Kamis, 08 Januari 2009

Induktivisme, Problem Induksi dan Ketergantungan Observasi Pada Teori

PENDAHULUAN
Dalam perjalanan sejarah kehidupan manusia tercatat bahwa untuk mendapatkan kebenaran, baik kebenaran yang berasal dari luar maupun dari dalam dirinya, manusia senantiasa mempergunakan seluruh keberadaannya secara utuh dan menyeluruh. Dengan cara seperti itu telah memungkinkan dihasilkannya berbagai macam metode sebagai suatu sarana atau instrumen bagi manusia dalam mendapatkan kebenaran yang objektif.
Secara epistemologis, kebenaran adalah kesesuaian antara apa yang diklaim sebagai diketahui dengan kenyataan yang sebenarnya menjadi objek pengetahuan yang dapat diperoleh dengan menggunakan dua jenis metode penalaran, yaitu secara deduktif maupun induktif. Penalaran deduktif adalah suatu prosedur yang berpangkal pada suatu peristiwa umum, yang kebenarannya telah diketahui atau diyakini, dan berakhir pada suatu kesimpulan atau pengetahuan baru yang bersifat lebih khusus. Sedangkan penalaran induktif merupakan prosedur yang berpangkal dari peristiwa khusus sebagai hasil pengamatan empirik dan berakhir pada suatu kesimpulan atau pengetahuan baru yang bersifat umum.
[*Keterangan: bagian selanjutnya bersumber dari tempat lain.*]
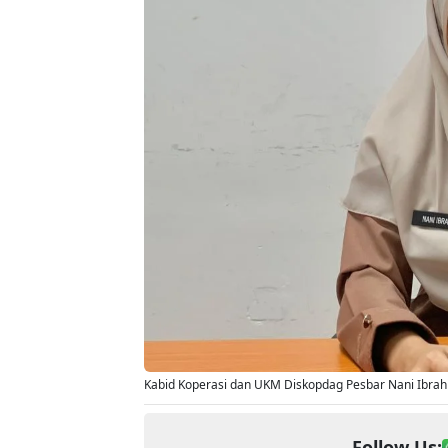
Kabid Koperasi dan UKM Diskopdag Pesbar Nani Ibrahi
Follow Us:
Namun demikian apabila dengan cermat kita memperhatikan dan memahami kedua jenis metode penalaran ini, deduktif dan induktif, keduanya tidak terlepas dari berbagai kritik. Hal ini menunjukkan bahwa baik penalaran deduktif maupun induktif mengandung titik-titik lemah yang dapat kita anggap sebagai keterbatasan dari keduanya.
B. Masalah
Induktivisme dan empirisme sebagai aliran yang menggunakan landasan berpikir induktif adalah yang ingin dikaji karena kedudukannya yang sangat penting dalam metode ilmiah. Dalam studi-studi ilmiah yang dilakukan dengan teknik eksperimentasi, penggunaan metode induksi sangatlah menonjol dan memberi pengaruh yang kuat. Hasil penarikan kesimpulan sebagai salah satu bentuk kebenaran yang diperoleh dengan kajian ilmiah, sangat besar ditentukan oleh pemikiran empiris. Tidak jarang penarikan kesimpulan yang diambil dari suatu penelitian ilmiah mempunyai nilai kebenaran yang rendah, oleh karena hanya kesalahan dalam penggunaan metode induksi/empirisnya. Sebab itu kritik atau telaah terhadap kelemahan dalam metode induksi dimaksudkan untuk membangun kewaspadaan bagi para ilmuwan dalam menggunakan metode ilmiah.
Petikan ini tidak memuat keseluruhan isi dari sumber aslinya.